A quelques semaines de la Présidentielle et alors que le maintien du pouvoir d'achat devient une question pour le moins explosive, le gouvernement, encore marqué par les Gilets jaunes, veut à tout prix éviter une nouvelle fronde sociale. Mais la tâche risque d'être ardue : depuis plusieurs mois, il doit composer avec une flambée historique des tarifs du gaz et de l'électricité, ainsi qu'une envolée des prix du carburant à la pompe, dans le sillage de la hausse record des cours du pétrole. Une « bombe énergie » qui devient incontrôlable, et promet de peser lourd sur les résultats du scrutin.
Impact sur le budget des Français
Et pour cause, selon un baromètre publié ce vendredi par Harris Interactive et commandé par le gestionnaire du réseau de transport gazier Téréga, la crise a « fragilisé » la vision qu'ont les citoyens du secteur de l'énergie dans l'Hexagone.
Concrètement, neuf Français sur dix la considèrent désormais comme « chère pour les particuliers », contre huit sur dix selon la même étude menée l'année dernière. 92% de la population interrogée partage ainsi « le sentiment que le coût de l'énergie a augmenté en 2021 », et 3/4 des répondants pensent même qu'ils devront « restreindre d'autres dépenses » pour pouvoir régler leurs factures d'électricité, de gaz ou de carburant.
« Les Français n'ont plus du tout le même regard sur la question. L'enquête a été réalisée du 27 au 31 janvier, et alors que la hausse des prix a beaucoup attiré l'attention ces derniers temps, on sent le poids très lourd de ce contexte sur les résultats », commente Morgane Hauser, Chef de groupe au Département politique - opinion chez Harris Interactive.
Une issue incertaine
Surtout, les répondants s'avèrent peu optimistes sur l'avenir : près de 90% d'entre eux « anticipent une nouvelle augmentation » de leurs dépenses dans le secteur d'ici aux prochains mois.
Il faut dire que l'Insee table désormais sur une hausse de l'inflation comprise entre 3 et 3,5% jusqu'en juin. Et les économistes prévoient déjà un recul du pouvoir d'achat au cours du premier semestre 2022 d'environ 0,5%, soulignent-ils dans leur note de conjoncture de décembre. D'un épisode « conjoncturel », comme le martelait l'exécutif à l'automne dernier, force est de constater que la crise s'est changée en une poussée plus structurelle, dont l'issue reste incertaine.
Multiplication des mesures d'urgence
A cet égard, les Français se montrent très critiques envers l'action du gouvernement pour contenir la hausse des prix : plus de 2/3 d'entre eux estiment que l'Etat « n'agit pas assez pour garantir des tarifs accessibles en ce qui concerne l'énergie pour les particuliers », révèle en effet le baromètre.
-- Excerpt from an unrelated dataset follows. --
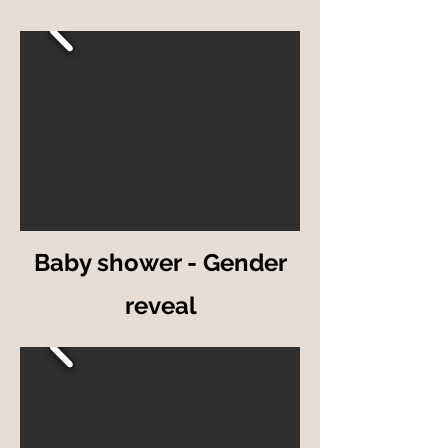
Baby shower - Gender
reveal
Et pourtant, l'exécutif a multiplié les dispositifs d'urgence ces derniers mois. Chèques énergie et inflation, bouclier tarifaire sur le gaz, baisse de la principale taxe sur l'électricité (TICFE), indemnité kilométrique ou encore relèvement du plafond de l'ARENH, soit le volume d'électricité qu'EDF devra vendre à prix cassés à ses concurrents : la liste des mesures portées par le gouvernement pour faire face à cette situation exceptionnelle n'a cessé de s'allonger.
Et cette stratégie semble d'ailleurs porter ses fruits, puisque le gel des tarifs du gaz et de l'électricité a permis de limiter l'inflation en-dessous de 4%, selon les derniers chiffres de l'Insee.
Remise en cause structurelle
Mais cela ne suffit pas : les Français regrettent le manque de mesures plus structurelles, au-delà d'une action sur le court terme. 62% d'entre eux jugent notamment que le pays n'en fait pas assez pour « développer la recherche et les nouvelles énergies », 63% qu'il n'investit « pas assez dans les énergies renouvelables », et 60% qu'il « n'encourage pas assez la rénovation des bâtiments », qui demeurent trop souvent des passoires énergétiques.
« Le fait que l'Etat n'en fait pas assez domine dans tous les items, du développement des transports en commun à la recherche, alors que la tendance était différente l'an dernier. En fait, la crise a renforcé la vision globale qui est qu'on peut faire mieux », précise Morgane Hauser.
Résultat : aujourd'hui, les citoyens s'avèrent « moins optimistes » sur la capacité réelle de la France à opérer une transition énergétique complète d'ici à 2050, même s'ils en restent toujours majoritairement convaincus. La baisse la plus nette concerne la décarbonation de l'alimentation des logements des particuliers (chauffage, eau chaude...) : 58% des répondants y croient toujours, contre 10 points de plus l'année dernière. Même constat sur la transformation des véhicules pour les particuliers, qui ne convainc plus 59% des Français, contre 67% début 2021.